Remember Gomes? He debuted for the Blue Jays in 2012 as the first Brazilian-born player in MLB history. As the Indians’ primary catcher from 2013 to 2014, he earned 9.6 WARP, thanks to a .284/.325/.476 triple-slash and smooth framing. But his offense and defense fell off a cliff over the next two years, as various injuries limited him to -1.1 WARP.

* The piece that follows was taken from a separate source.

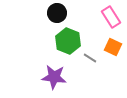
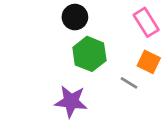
gray line: (90, 58) -> (129, 83), moved

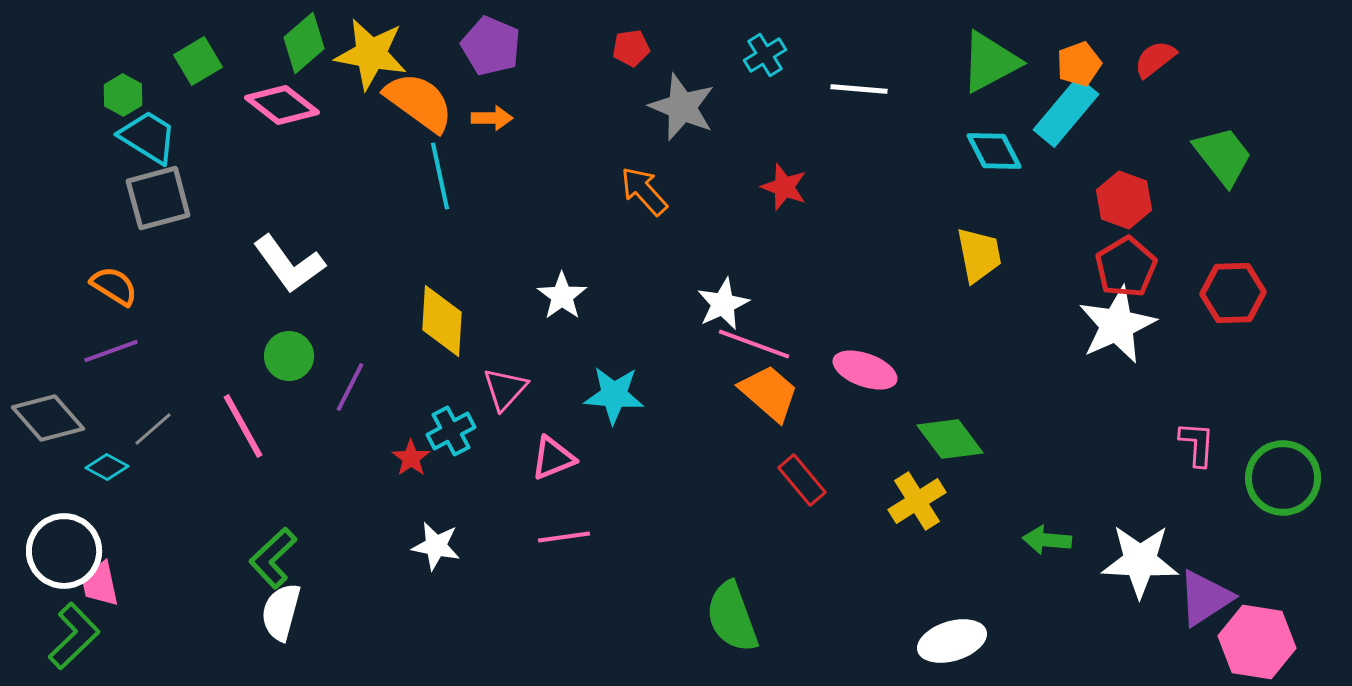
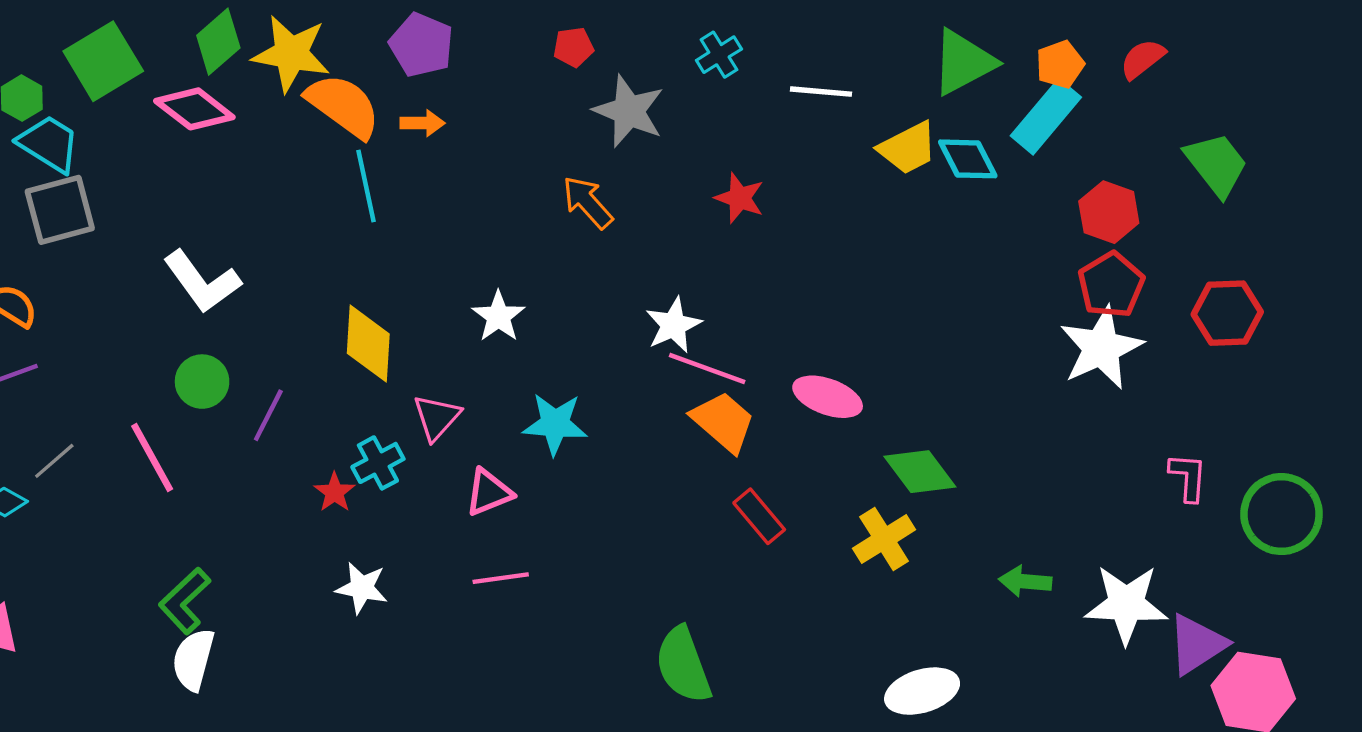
green square: (198, 61) -> (103, 61), size x1.5
yellow trapezoid: (979, 255) -> (908, 148), moved, turned 74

This year, he seems to have righted the ship. His framing has rebounded — he’s saved Cleveland 1.1 runs in 2017 after costing it 7.8 runs in 2015 and 2016 — and with this blast, he’s up to .267/.359/.456. Sure, it came off a crappy pitcher; Joe Musgrove had already allowed eight home runs before this one. At the end of the day, though, a dinger’s a dinger, and a moonshot’s a moonshot.

SABRy tidbits

  • For all the interesting arms the Phillies have — Aaron Nola, Vince Velasquez, and Jerad Eickhoff in the rotation, and Hector Neris in the bullpen — their pitching staff can never seem to put it together. The Good Phight’s John Stolnis wonders how much responsibility pitching coach Bob McClure bears for that.
  • It’s an old cliche that players will try harder in their walk year to get a better contract in free agency. But does that axiom hold any water? Pinstripe Alley’s Joshua Diemert takes a look at the evidence to try to find an answer.

Tonight’s best pitching matchup

Michael Pineda (3.84 projected ERA) vs. Jason Vargas (3.95 projected ERA)

By the projections, this matchup pits two mediocre starters against each other. And you can see why the systems feel that way — heading into the 2017 season, Pineda and Vargas had career ERAs of 3.99 and 4.18, respectively. But ZiPS and Steamer are underestimating these two hurlers’ true talent levels.

Pineda has long underperformed his peripherals — his aforementioned 3.99 ERA came with a 3.42 FIP. This year, his ERA has dipped to (coincidentally) 3.42, as he’s finally started to live up to his potential. Vargas, meanwhile, has broken out in 2017, riding an improved changeup to a 2.03 ERA and 2.49 FIP in 48 23 innings. Before the season, this would look like a bland game; now, it features two of the hottest arms in the game.